Friday, July 16, 2010

School Comparisons

   I know I shouldn't do it because nobody wins, but I still do it anyway.

   I compare the junior high school I work at now with the one I worked at for the last three years.

   This school has come to feel like home, so it's not like I look down on it or think badly of it; it's just different. Jarringly different sometimes. For example, the other day, I was checking mini-speeches written by the second-year students about their dreams. It was strange in a lot of ways; the girls wanted to be doctors, nurses, and pastry chefs -- normal stuff. The boys had different aspirations, though. They wanted to be mailmen, delivery men, mechanics, farmers, maintenance men, office workers, and government employees. Sure, a few of them wanted to be astronauts or chefs, but the vast majority of them wanted to be... well, practical workers with a steady salary.

   Things were completely different at my old junior high; the girls were aspiring to be doctors, lawyers, singers, actresses, musicians, and the like; the boys wanted to be singers, guitarists, sports players, hairstylists, doctors, and so on.

   So why the difference? Is it just a coincidence or what?

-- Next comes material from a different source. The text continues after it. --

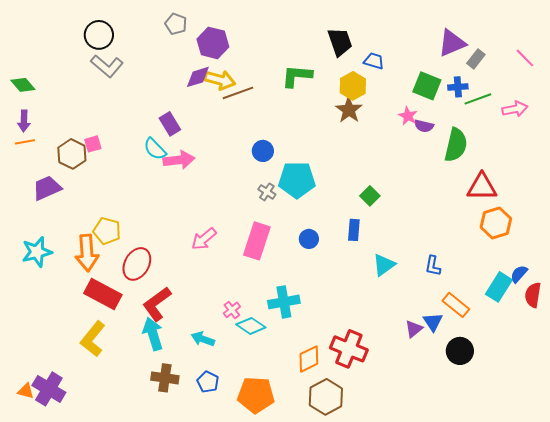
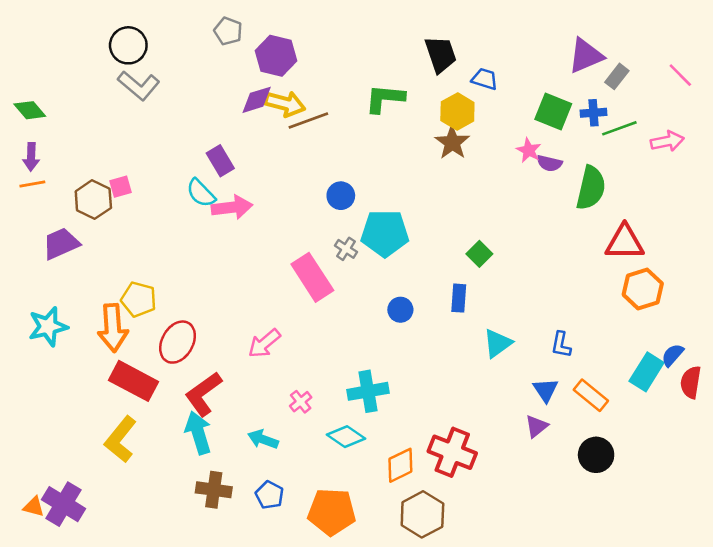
pink arrow: (204, 239) -> (264, 343), moved
pink rectangle: (257, 241) -> (312, 277), moved, turned -51
blue triangle: (433, 322) -> (546, 390), moved
cyan diamond: (251, 326) -> (346, 437), moved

   It bothered me a bit; Fujimi is obviously in the sticks and the people who live here are less "cultured" and more toward the lower than middle class on the economic spectrum. Azuma was quite different; while there were a few people whose parents were farmers, most of them had parents that did "high-class" white-collar jobs. Lots of doctors and lawyers among the parents there; plenty of high school teachers and a few university teachers. A smattering of junior high teachers. A lot of housewives.

   Here? Lots of farmers and mechanics; the mothers all tend to work, too, rather than staying home and tending to the house and family. It's more like America in that respect, I guess.

   There's not really anything wrong with it, but it kind of made me sad to see the kids have "practical" dreams like that -- they're only in eighth grade, after all.